La guerre en cours nous a laissé de nombreuses cicatrices difficiles et durables. Mais le plus notable sera peut-être une très forte augmentation du nombre de personnes blessées par la guerre et qui resteront avec elles à vie. Presque tous ces blessés sont des jeunes, principalement des soldats, qui avant la guerre étaient dynamiques et en bonne santé, se préparant à une longue vie de forme physique et d’activité.
Ces mêmes personnes dépendront désormais des autres, ainsi que de traitements et d’interventions médicales approfondis, voire permanents. Et même si nous associons traditionnellement le handicap aux limitations physiques, les milliers de personnes confrontées à des défis émotionnels et mentaux qui auront un impact tout aussi lourd sur leur vie à l’avenir seront tout aussi difficiles à relever.
Même si cette situation est indéniablement intimidante, elle exige de notre société qu’elle réévalue la manière dont nous percevons les personnes handicapées. Cela nécessitera certainement que nous fassions pression sur les autorités compétentes, le plus souvent l’Institut national d’assurance (Bituach Leumi) et le ministère de la Défense, pour garantir que nos anciens combattants blessés reçoivent le soutien pratique et financier dont ils ont besoin et qu’ils méritent.
Nous savons bien sûr que ces agences nationales seront submergées par de nombreuses priorités – et pour le moment, elles resteront, à juste titre, concentrées sur la guerre elle-même et sur le retour de nos otages. Mais la crise actuelle et future exige que nos dirigeants nationaux se concentrent sur de multiples défis, et les besoins des « nouveaux handicapés » doivent certainement être une priorité nationale.
Mais cette situation crée également une opportunité pour un changement d’attitude vers une prise de conscience. Il existe une tendance naturelle à considérer le handicap comme quelque chose de réservé à une frange malheureuse de la société. Il s’agit là d’une perspective à courte vue et souvent erronée.
Changement de perspective
Même si les niveaux de handicap varient, nous connaissons tous des personnes vivant avec un certain degré de handicap physique ou mental qui nécessite un certain niveau d’adaptation à la société qui nous entoure. Pour certains, ce sont les handicaps les plus visibles qui nécessitent des aides à la mobilité ou une assistance respiratoire. Mais des problèmes tels que les troubles de l’alimentation, la détresse mentale grave due à la dépression et à l’anxiété, les déficiences visuelles et auditives, ainsi qu’une liste longue et difficile d’autres obstacles quotidiens ne sont pas moins difficiles.

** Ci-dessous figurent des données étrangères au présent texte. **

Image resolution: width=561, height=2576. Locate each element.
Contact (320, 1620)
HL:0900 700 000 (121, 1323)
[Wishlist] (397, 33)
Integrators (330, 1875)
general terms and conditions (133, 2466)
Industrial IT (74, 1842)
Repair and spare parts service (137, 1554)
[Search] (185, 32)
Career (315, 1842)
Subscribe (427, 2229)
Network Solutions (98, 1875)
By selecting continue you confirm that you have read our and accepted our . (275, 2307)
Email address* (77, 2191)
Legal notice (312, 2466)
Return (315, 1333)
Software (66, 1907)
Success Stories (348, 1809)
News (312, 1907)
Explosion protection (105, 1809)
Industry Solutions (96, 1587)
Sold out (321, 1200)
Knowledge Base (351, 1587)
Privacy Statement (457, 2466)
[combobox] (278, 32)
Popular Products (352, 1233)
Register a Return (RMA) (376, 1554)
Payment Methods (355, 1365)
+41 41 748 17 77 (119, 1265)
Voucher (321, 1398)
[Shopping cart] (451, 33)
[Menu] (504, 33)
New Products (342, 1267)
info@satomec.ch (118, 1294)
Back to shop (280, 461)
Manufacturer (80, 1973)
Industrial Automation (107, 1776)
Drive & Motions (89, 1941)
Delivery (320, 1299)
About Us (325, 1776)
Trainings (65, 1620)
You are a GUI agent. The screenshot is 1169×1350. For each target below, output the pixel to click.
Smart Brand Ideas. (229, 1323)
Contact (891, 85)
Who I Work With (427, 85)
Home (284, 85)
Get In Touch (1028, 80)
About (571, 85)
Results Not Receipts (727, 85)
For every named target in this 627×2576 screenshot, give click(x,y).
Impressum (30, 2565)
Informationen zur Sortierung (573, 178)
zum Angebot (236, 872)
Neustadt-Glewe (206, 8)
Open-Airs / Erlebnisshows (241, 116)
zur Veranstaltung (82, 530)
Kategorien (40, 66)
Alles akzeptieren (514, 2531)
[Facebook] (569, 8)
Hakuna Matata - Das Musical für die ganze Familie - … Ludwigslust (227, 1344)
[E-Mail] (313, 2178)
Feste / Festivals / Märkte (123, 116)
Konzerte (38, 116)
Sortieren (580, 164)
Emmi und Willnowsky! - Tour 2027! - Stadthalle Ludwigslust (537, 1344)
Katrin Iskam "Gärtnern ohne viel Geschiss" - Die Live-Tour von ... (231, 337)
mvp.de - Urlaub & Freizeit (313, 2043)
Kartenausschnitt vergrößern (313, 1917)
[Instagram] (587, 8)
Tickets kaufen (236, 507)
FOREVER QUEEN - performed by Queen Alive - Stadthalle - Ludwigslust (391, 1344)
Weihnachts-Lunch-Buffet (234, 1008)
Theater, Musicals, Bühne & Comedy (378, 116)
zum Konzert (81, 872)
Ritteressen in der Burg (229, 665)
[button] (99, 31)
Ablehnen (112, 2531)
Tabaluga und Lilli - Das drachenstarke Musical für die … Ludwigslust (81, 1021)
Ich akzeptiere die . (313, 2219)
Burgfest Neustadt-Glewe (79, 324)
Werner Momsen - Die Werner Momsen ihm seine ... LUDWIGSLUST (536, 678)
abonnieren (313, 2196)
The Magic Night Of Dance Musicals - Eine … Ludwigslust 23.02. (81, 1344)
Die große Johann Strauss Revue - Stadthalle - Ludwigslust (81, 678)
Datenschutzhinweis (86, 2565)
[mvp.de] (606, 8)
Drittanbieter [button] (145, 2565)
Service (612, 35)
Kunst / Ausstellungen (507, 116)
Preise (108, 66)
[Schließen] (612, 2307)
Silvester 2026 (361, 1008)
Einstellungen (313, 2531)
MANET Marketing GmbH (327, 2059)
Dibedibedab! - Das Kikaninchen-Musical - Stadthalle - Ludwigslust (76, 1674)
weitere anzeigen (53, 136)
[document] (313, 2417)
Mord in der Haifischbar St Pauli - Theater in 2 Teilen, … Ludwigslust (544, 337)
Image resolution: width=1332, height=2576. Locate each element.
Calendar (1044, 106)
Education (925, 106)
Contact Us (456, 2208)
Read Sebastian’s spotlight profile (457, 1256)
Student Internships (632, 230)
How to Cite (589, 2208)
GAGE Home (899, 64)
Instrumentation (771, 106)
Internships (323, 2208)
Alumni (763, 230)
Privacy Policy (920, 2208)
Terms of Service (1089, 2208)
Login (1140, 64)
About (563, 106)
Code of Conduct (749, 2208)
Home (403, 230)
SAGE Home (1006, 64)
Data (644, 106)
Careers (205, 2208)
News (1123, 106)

La guerre devrait donc être canalisée comme un moyen de modifier cette compréhension. À la base, notre approche envers les personnes handicapées peut devenir plus accommodante, plus tolérante et plus compatissante. Nous ne devons pas considérer les personnes handicapées comme « les autres », mais commencer à comprendre que chacun est confronté à une sorte de défi. Ce faisant, notre perspective peut devenir celle d’une plus grande sensibilité et d’une plus grande patience.
Maïmonide a enseigné que l’un des aspects les plus importants de l’aide aux autres réside dans notre attitude envers le don. Il a écrit que quiconque donne de la charité ou du soutien avec un visage abattu ou abattu perd le mérite de son acte. Nous devrions plutôt donner avec un visage agréable, avec joie, tout en nous identifiant à la douleur de l’autre.
De même, notre relation avec la communauté handicapée ne devrait pas être une question de charité ou même de pitié, mais plutôt la réalisation d’un sentiment fondamental de dignité humaine et de camaraderie sociale.
Deuxièmement, nous devons accepter ce moment comme un appel à l’action pour changer les infrastructures mêmes conçues pour répondre aux besoins des personnes handicapées. Les besoins sont nombreux, mais cela impliquera de rendre les espaces publics beaucoup plus accessibles et adaptés aux divers besoins de cette communauté, ainsi que d’investir massivement dans l’amélioration de nos systèmes de santé mentale.
La guerre a changé notre société à bien des égards, mais en tant que nation qui devrait être guidée par les idéaux juifs d’humanisme, de moralité et de dignité, nous devons faire tout ce qui est en notre pouvoir pour assurer un avenir meilleur à tout notre peuple en créant un nation plus juste et plus compatissante. Il est certain que la communauté des personnes handicapées est un point de départ essentiel.
L’écrivain, rabbin, est directeur du Centre Tzohar pour l’éthique juive et fondateur de l’organisation rabbinique Tzohar en Israël.